More recently adopted statistics can control for some of these differences by normalizing performance measures on a per-inning or per-batter basis. For example, WHIP (walks plus hits per inning pitched) and OBP (opponents’ on-base percentage) both aim to measure how well pitchers perform their primary task, keeping batters off base. Using these measures, Lidge’s 2008 season looks about average: not as good as McGraw or Holland, but not nearly as bad as the notorious tightrope walkers like Williams or the 2009 version of Lidge (see Table 3). Instead of helping to explain Lidge’s success in 2008, these stats instead raise a new question: How could he have been so successful at closing out games when he was just average at keeping runners off the basepaths?

TABLE 3: PHILLIES CHAMPIONSHIP PHILLIES CLOSERS, NORMALIZED STATISTICS (WHIP AND OBP)

Player	Season	WHIP	OBP
Reed	1978	1.01	0.273
McGraw	1980	0.92	0.250
Holland	1983	1.01	0.254
Bedrosian	1987	1.20	0.297
Williams	1993	1.61	0.368
Myers*	2007	1.20	0.294
Lidge	2008	1.23	0.297
Lidge	2009	1.81	0.398
Lidge	2010	1.23	0.300
Madson	2011	1.15	0.296
Average	(ex 2008)	1.24	0.303

*relief appearances only
Source: Analysis of data from mlb.com

One reason for the apparent inconsistency is that, like the traditional pitching statistics, normalized statistics also ignore the reliever’s responsibility for keeping inherited runners from scoring. They are also similar in that they treat all at-bats equally. However, even casual fans recognize that some game situations are more risky than others. A pitcher facing a batter with a one-run lead and the bases loaded with no outs is in a far more critical situation than one facing the same batter with two outs, a three-run lead, and no one on.

A number of attempts have been made over the years to quantify these contextual differences by analyzing the results of actual games to determine the likelihood that a play would affect a game’s final outcome, taking into account the specific game situation—like score differential, number of outs, and number and position of baserunners.3 Using the results for a specific situation, we can then go a step further by comparing the probability that a team will win in that situation with the same team’s win probability after the next event (at-bat, stolen base, etc.) The result of this comparison, called Win Probability Added (WPA), can then be allocated to the players involved in the play, mainly the pitcher and batter.
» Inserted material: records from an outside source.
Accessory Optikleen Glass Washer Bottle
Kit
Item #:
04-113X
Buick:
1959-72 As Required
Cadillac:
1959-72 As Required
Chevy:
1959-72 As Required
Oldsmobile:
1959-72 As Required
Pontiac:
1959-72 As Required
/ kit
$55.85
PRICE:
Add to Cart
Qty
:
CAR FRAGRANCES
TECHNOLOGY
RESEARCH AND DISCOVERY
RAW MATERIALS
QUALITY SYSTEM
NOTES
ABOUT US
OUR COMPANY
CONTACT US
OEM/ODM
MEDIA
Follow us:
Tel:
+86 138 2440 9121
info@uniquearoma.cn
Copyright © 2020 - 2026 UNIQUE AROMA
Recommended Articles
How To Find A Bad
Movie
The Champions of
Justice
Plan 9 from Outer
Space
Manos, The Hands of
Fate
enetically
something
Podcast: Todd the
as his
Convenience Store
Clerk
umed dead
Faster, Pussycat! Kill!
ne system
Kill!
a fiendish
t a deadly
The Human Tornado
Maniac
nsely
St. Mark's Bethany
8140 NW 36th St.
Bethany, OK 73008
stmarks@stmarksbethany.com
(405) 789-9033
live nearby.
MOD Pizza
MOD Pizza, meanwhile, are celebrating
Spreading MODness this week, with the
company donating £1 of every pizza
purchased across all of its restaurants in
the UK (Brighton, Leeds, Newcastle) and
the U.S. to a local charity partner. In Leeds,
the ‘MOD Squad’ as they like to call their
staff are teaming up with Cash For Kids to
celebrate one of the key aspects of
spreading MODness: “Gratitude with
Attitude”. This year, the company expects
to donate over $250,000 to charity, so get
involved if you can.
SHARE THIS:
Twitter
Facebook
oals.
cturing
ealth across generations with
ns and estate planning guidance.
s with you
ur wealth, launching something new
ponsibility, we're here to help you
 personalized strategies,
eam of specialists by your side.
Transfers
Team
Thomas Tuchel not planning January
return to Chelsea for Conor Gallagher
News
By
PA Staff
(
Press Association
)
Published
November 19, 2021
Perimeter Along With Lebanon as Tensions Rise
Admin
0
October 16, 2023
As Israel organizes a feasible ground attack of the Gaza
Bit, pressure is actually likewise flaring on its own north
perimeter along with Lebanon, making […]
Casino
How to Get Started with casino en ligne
For example, on June 6, 2008, Lidge entered a game in Atlanta in the bottom of the 10th with a two-run lead and retired the first batter of the inning, Brian McCann. Before that at-bat, historical data tell us that the Phillies had a 90% probability of winning the game. After the strikeout, that probability rose to 95.1%. As a result, we can credit Lidge with a WPA of 0.051 for recording the out and increasing his team’s chances of winning, and assign McCann a WPA of -.051 for making the out and decreasing his team’s chances. Tom Tango took this analysis a step further by calculating the likelihood that a positive or negative change would occur in each circumstance to come up with a Leverage Index (LI), an estimate of the criticality of each game situation.4 LIs below 0.8 are considered low leverage, and make up most game situations. An LI of between 1.6 and 2.9 is considered high leverage and LIs of 3.0 or more are classified as very high leverage.5

WPA and LI, then, provide additional context about the situations in which a player is used. These measures are particularly relevant for a relief pitcher because of his team’s ability to control the situation in which he is brought into and taken out of a game. Using the data published by FanGraphs.com,6 we can examine the situational use and performance of our group of closers to better understand their relative contributions, and potentially explain the apparent inconsistency between Lidge’s performance as measured by normalized and traditional statistics.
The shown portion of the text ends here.